Bitumen footpaths, in Via Montenapoleone and other posh Vias, like Via Manzoni, were softening, dented by high heels and with little black ripples of summers past. But inside, things were uber cool.





It was the death of Alessandro Manzoni, writer, poet and unification patriot, that so aggrieved Verdi that in memoriam he wrote his Requiem which premiered (May 22 1874) one year after Manzoni's death in the Church of St Marco. Three days later the second performance was at La Scala.

                                                                  (Allessandro Manzoni portrait from Wikipedia)


Via Manzoni runs north from Piazza della Scala.

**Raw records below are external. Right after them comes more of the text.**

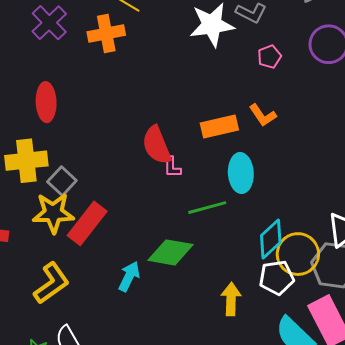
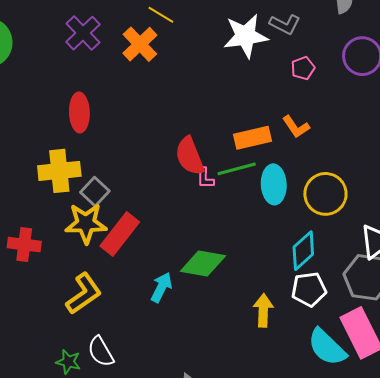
orange cross: (106, 33) -> (140, 44), turned -33
green line: (207, 208) -> (237, 169), moved
yellow circle: (298, 254) -> (325, 194), moved

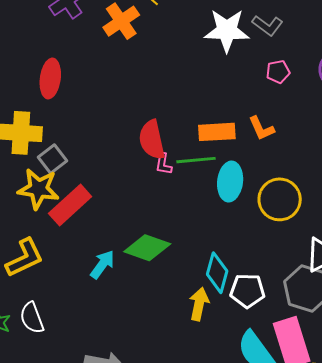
cyan diamond: (303, 251) -> (217, 273), moved, turned -42

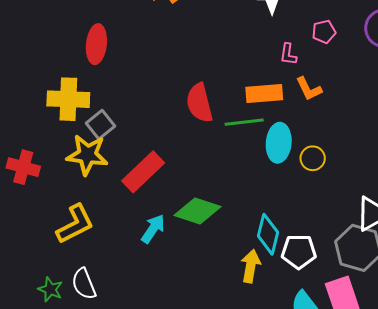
pink L-shape: (163, 164) -> (288, 54), moved
yellow circle: (280, 199) -> (313, 158), moved, size x0.6
red rectangle: (70, 205) -> (143, 172), moved

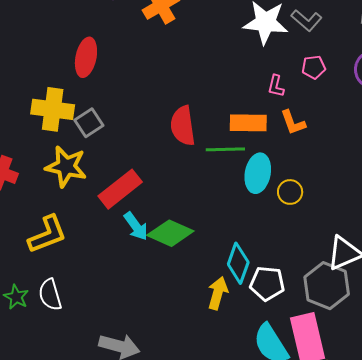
gray square: (101, 125) -> (89, 123), moved
cyan arrow: (153, 229) -> (136, 226), moved, turned 104

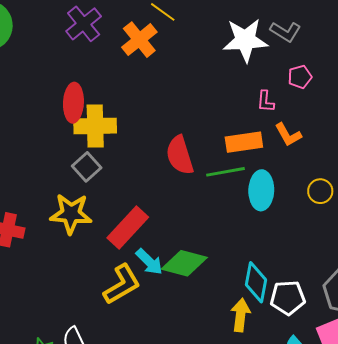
yellow cross: (53, 109) -> (95, 126), moved
yellow circle: (290, 192) -> (320, 191), moved
yellow L-shape: (47, 234) -> (122, 284), moved

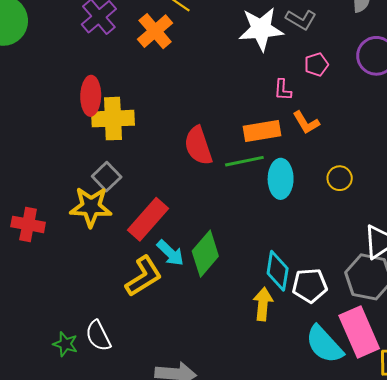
gray square: (87, 167) -> (107, 177), moved
green diamond: (184, 263) -> (205, 254), turned -63

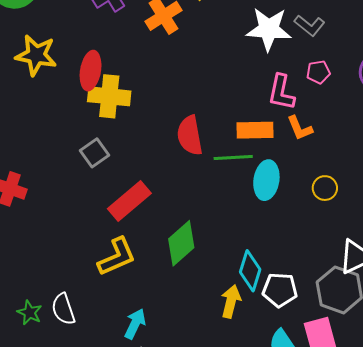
pink L-shape: (283, 90) -> (281, 92), size x1.6
yellow star: (91, 207) -> (36, 55), moved
cyan arrow: (170, 253) -> (135, 324), moved, turned -116

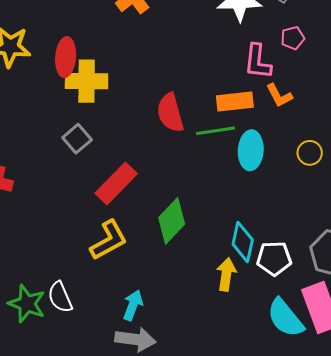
green star: (30, 313) -> (27, 304), size x1.5

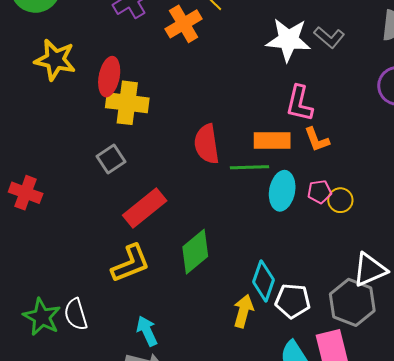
pink pentagon: (293, 38) -> (319, 192), moved
cyan arrow: (133, 305) -> (147, 331), turned -52

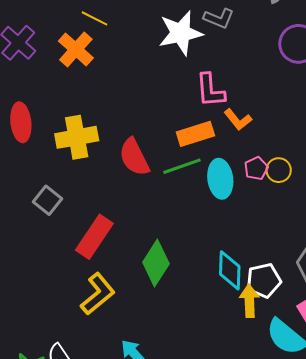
yellow cross: (127, 103) -> (77, 137), moved
yellow arrow: (243, 311) -> (249, 301), moved

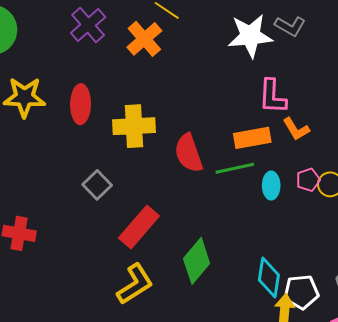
cyan ellipse: (220, 179) -> (271, 186), size x0.7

Once known as the 'Road of the Gardens', which the rich and noble would favour for its closeness to the newly prestigious theatre and there live with magnificent internal gardens, it's a narrow road of closely opposed Neoclassical facades.



In search of the gardens, head for Museo Poldi Pezzoli, where, after never enough time with the collection, you may glimpse through a closed scrim a shady green sanctuary still in private hands.

Or in the Brera district, behind Scala, whose little streets are becoming pedestrianised and flush with cafes and restaurants, there's a hint of green in the Piazzeta di Brera ...


... and a glimpse of Napoleon in the Palazzo Brera where students at the Pinacoteca huddle in the shade.


Pressed against the wall of Santa Maria della Grazie, people wait for their time slot for entry to see The Last Supper.



Old, really old, trams creep past, windows down and you wonder if time has stood still.



35 degrees was 35 felt like 45. If I'd been in Tokyo I'd have run up the umbrella, but this was fashion capital of the world, with fashion week about to begin, where the immaculately groomed men in suits and white shirts were lean, tanned, Italian man tanned (it's a colour all of its own) and completely at ease, and smoking. Gelataria couldn't scoop it up fast enough, coconut pieces were kept moist under chilled water on stands in the Piazza del Duomo,


 and the Galleria was a refuge for tourists to gawk at each other.


We had no sooner taken a table inside, with just a hint of air movement, planning water and coffee and rested feet, when J spotted us. We'd been drinking late at her hotel the night before, so lunch was on us. The porcini were fresh and divine. The risotto from god's kitchen. The bill from hell.

If we were getting weary, the Europeans were taking it in their stride. The spring had been cool and damp, and fashion week was fashion week and the sun was a blessing, as models and camera crews soaked it up in Piazza dell Scala (yes, there's trees there).



And several underground train stops away was 'Casa Verdi', the house that Verdi built (and where he is buried, with Guiseppina Strepponi; he died in the Grand Hotel di Milan in Via Manzoni) for retired singers and musicians who "had not been favoured by fortune, or who when they were young did not have the virtue of saving their money. Poor and dear companions of my life."



It is beautifully and lovingly portrayed in Il Bacio di Tosca.

But, but , but the real reason we were in Milan, was La Scala



whose spooky night doors would open four times for us.



* The new Brandenburg airport, years behind schedule and massively over budget, is slated to open this year. Rush to Tegel while you can. Along with Milanese trams, these wonderful working relics of times long gone won't last.